Cuarto, al convertir al Presidente en un
Supraconstituyente la doctrina constitucional del gobierno lo pone, en la
práctica, en un escalón que está por encima del derecho y que incluso le trasciende. El Presidente se convierte, en suma, en la encarnación de la ley; está sobre
ella y es ella. El Presidente se
convierte así en el soberano retratado por el Leviatán de Hobbes; lo que Uribe
siempre quiso ser, sin lograrlo.
Es posible suponer que las consecuencias
descritas arriba no sean las deseadas ni perseguidas por el Presidente Santos, pero en manos poco escrupulosas el poder Supraconstituyente que se
desprende de la doctrina constitucional ideada por su equipo jurídico podría propiciar una explosión de golpes funestos a nuestra democracia.

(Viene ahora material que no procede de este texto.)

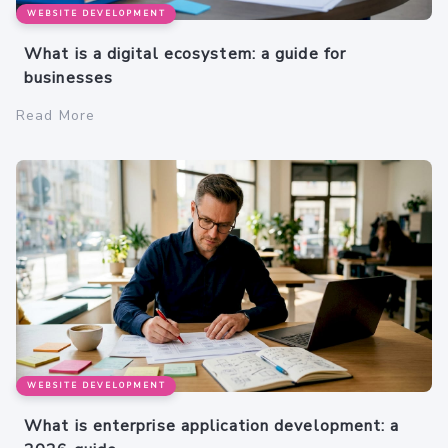
WEBSITE DEVELOPMENT
What is a digital ecosystem: a guide for
businesses
Read More
WEBSITE DEVELOPMENT
What is enterprise application development: a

Finalmente, el Acto Legislativo aprobado por
el Congreso con la aquiescencia del gobierno es un tumor maligno enquistado en
el seno de nuestra Constitución que difícilmente podrá ser extraído, y que,
con cirugía o sin ella, podrá degenerar en la más grave y horrenda descomposición política y legal. Sin embargo, es justo reconocer que en esta
hora aciaga de la historia constitucional del país, pocas alternativas le
quedaban al gobierno. Cualquiera de las alternativas lo llevaban a avalar alguna forma de suplantación constitucional, enfrentándose a lo que los filósofos políticos llaman “dirty hands dilemma”: entre dos males, el
gobernante debe elegir el menor… o al menos intentarlo.